Research projects
The Norwegian Cancer Society’s National Group of Expertise on Pancreatic Cancer (Kreftforeningens nasjonale ekspertgruppe på pancreaskreftforskning – KNEP)
This national consortium encompasses nine research groups that work with pancreatic cancer and now bundle their activities in the context of this 5-years´project. The research portfolio of KNEP comprises studies in the clinical fields of surgery, oncology and medical genetics, in addition to laboratory-based studies on multi-omics characterization of tumour tissue, high-throughput drug screening, histopathology, metabolomics, and animal models for pancreatic cancer. The work package on pathology focuses on morphological and molecular tumour heterogeneity.
PANCAIM – Pancreatic cancer Artificial Intelligence for genomics and personalized Medicine
The aim of this EU-funded project is to use artificial intelligence (AI) to assist clinical decision-making through improved prediction of treatment response and patient outcome. AI will be used for the integration of multi-omics, radiomics and pathomics, the three pillars of personalized medicine. Data will be extracted from a joint pan-European repository with close to 6000 pancreatic cancer patients. Project start: March 2021.
Effect of neoadjuvant treatment on pancreatic cancer
In more than 80% of patients, disease is advanced at the time of diagnosis, such that surgery is no longer possible and chemotherapy remains the only treatment option. Unfortunately, the vast majority of patients have very limited benefit from cytotoxic treatment. With the advent of neoadjuvant treatment, the residual tumour tissue, i.e., the part of the cancer that is or has become resistant to treatment, can be characterised and investigated in surgical resection specimens. In this project, intratumour heterogeneity in the residual cancer is investigated by detailed topographic mapping, proteomics and metabolomics. In the patient cohort of the NorPACT-3 study, tissue metabolomics are correlated with serum metabolomics. Quantitative assessment of the residual cancer burden is assessed in collaboration with the ISGPP (see list of collaborations).
Metabolic rewiring and chemoresistance in pancreatic cancer
Recent evidence indicates that pancreatic cancer cells alter their metabolic pathways and use unorthodox strategies for nutrient acquisition in order to survive the deeply hypoxic and nutrient-poor tumour microenvironment. In this project, 2D- and 3D-(co-)cultures of primary and commercially available human pancreatic cancer cells and stromal cells will be used to investigate the altered metabolic pathways, the role of the stromal cells in the metabolic reprogramming, and the possible link with chemoresistance.

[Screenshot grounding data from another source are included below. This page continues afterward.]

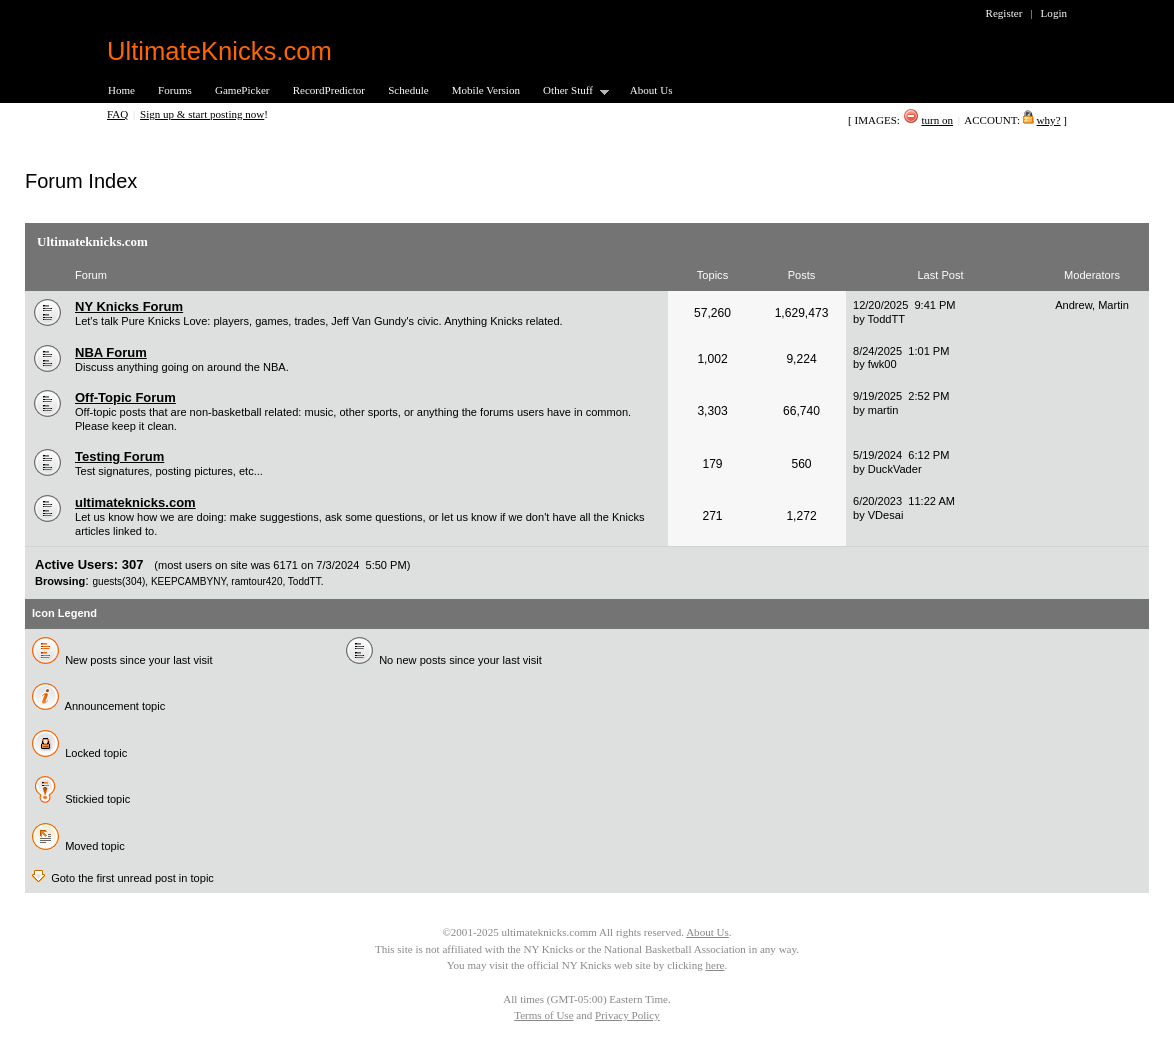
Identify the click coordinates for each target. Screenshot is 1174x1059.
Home (121, 90)
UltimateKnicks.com (219, 51)
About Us (651, 90)
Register (1004, 13)
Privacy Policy (627, 1015)
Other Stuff (570, 91)
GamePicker (242, 90)
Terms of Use (543, 1015)
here (714, 965)
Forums (175, 90)
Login (1054, 13)
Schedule (408, 90)
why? (1049, 120)
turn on (937, 120)
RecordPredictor (329, 90)
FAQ (117, 114)
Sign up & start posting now (202, 114)
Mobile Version (486, 90)
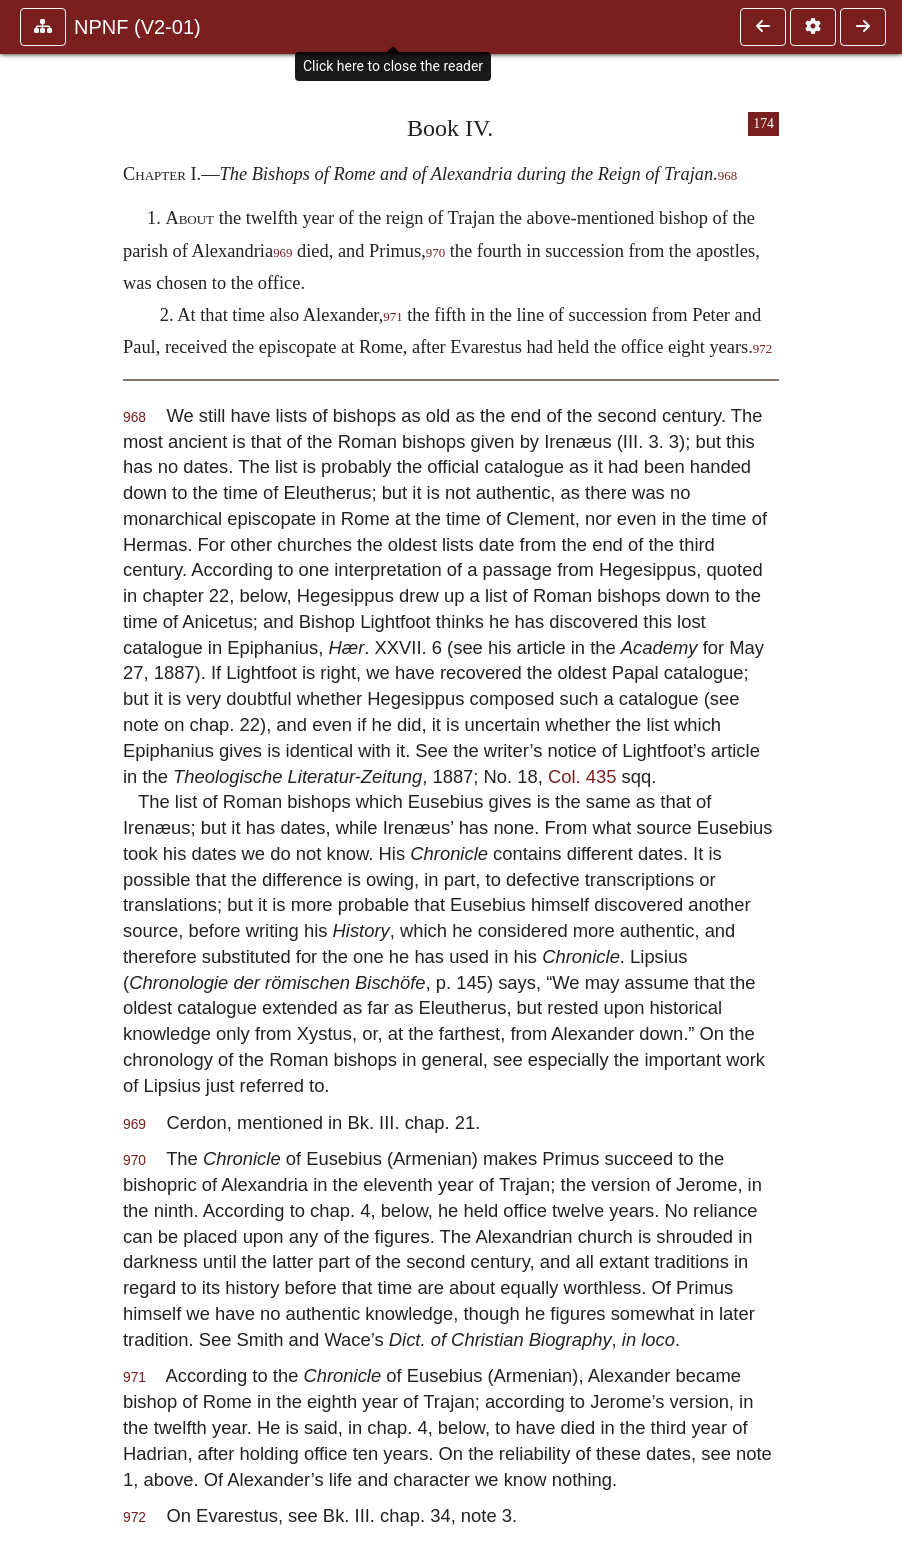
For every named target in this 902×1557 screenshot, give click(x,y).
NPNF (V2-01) (137, 27)
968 (727, 176)
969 (282, 253)
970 (435, 253)
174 (763, 123)
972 (762, 349)
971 (392, 317)
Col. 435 (582, 776)
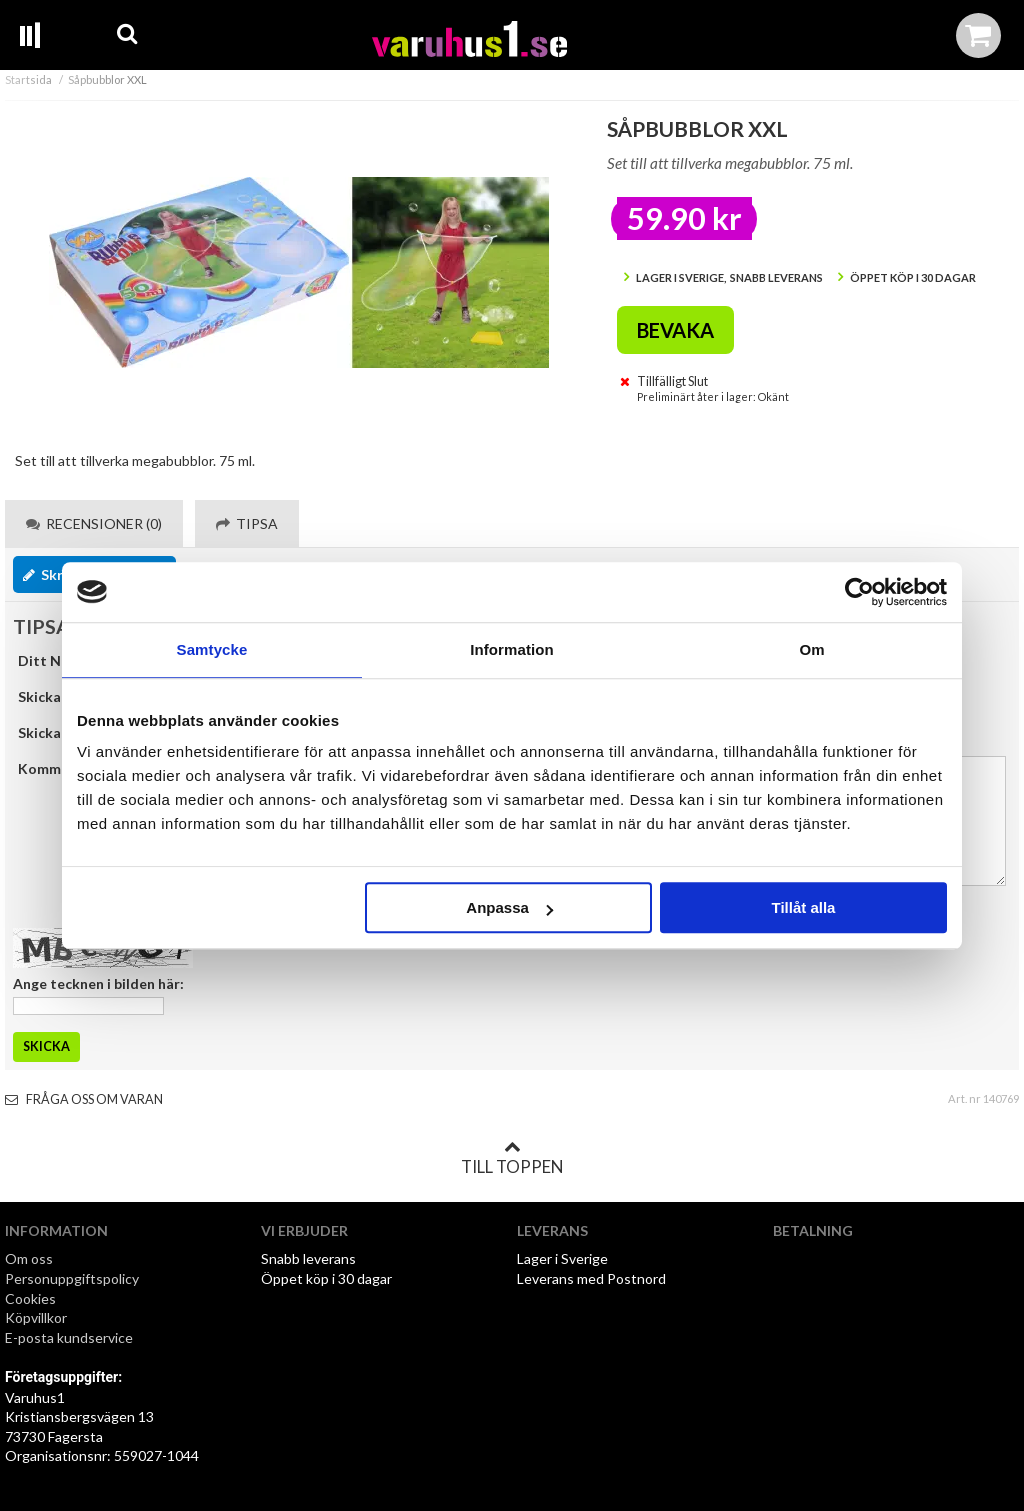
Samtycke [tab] (212, 649)
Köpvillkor (36, 1317)
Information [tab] (512, 649)
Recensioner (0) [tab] (94, 523)
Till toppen (512, 1158)
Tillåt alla (803, 907)
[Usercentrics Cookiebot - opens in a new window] (859, 592)
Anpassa (509, 907)
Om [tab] (811, 649)
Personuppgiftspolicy (72, 1278)
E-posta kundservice (70, 1337)
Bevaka (675, 330)
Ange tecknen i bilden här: (98, 983)
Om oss (29, 1258)
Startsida (28, 79)
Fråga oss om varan (84, 1099)
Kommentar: (60, 768)
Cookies (30, 1298)
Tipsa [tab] (247, 523)
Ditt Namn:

Tumour heterogeneity in pancreatic cancer: transcriptional subclassification, tumour metabolism and AI-based morphological analysis
Molecular and metabolic inter- and intratumour heterogeneity is likely an important cause of treatment failure in pancreatic cancer. In this study, a panel of antibodies interrogating the glycolytic and oxidative phosphorylation pathways are employed on paraffin embedded tissue sections in order to map metabolic activity of the cancer and study the association between tumour histomorphology, transcriptional subtypes and metabolic properties. This basic knowledge may contribute to improved pathology assessment and subclassification of pancreatic cancer and possibly to a more individualized and effective treatment for these patients. In the context of the NorPACT-3 study (PI: KJ Labori, Section of HPB surgery, Oslo University Hospital), expression levels of Glut1 (which is part of the glycolytic pathway) in the residual cancer following neoadjuvant chemotherapy will be correlated with the results of FDG-PET/CT scanning. As part of the PANCAIM project (see above) and in collaboration with Prof. Ke Yuan and his team at the University of Glasgow, morphological heterogeneity is analyzed with a self-supervised deep-learning approach.
Lymph node metastasis in pancreatic cancer: spatial and single-cell analysis
Lymph node metastasis (LNM) occurs in 70% of patients with resectable pancreatic cancer and represents the strongest prognostic factor in this group. Yet, research has focused exclusively on the primary tumour, leaving important questions unanswered: Are LNMs identical to the primary tumor, or do they differ in morphology, transcriptional subtype, metabolic activity, the stromal compartment or immune microenvironment? What is the impact of neoadjuvant therapy on LNM? Does LNM contribute to subversion of systemic anti-tumor immunity? Does current routine pathology examination adequately reflect the lymph node metastatic burden? While research on LNM in PC has been hampered by the difficulty of obtaining fresh tissue samples and the lack of animal modes, new high-resolution profiling techniques are now applied to a vast archival bank of FFPE tissue.
Characterization of the genomic landscape and morphological phenotype of pancreatic cancer in patients with hereditary predisposition
In the context of the PREPAIRD study (Personalized surveillance for Early detection and prevention of Pancreatic cAncer in high Risk inDividuals; PI: EM Grindedal, Medical Genetics, Oslo University Hospital), pancreatic cancer from germline-mutation carriers will be characterized in-depth by genomic and transcriptional profiling as well as detailed morphological subtyping.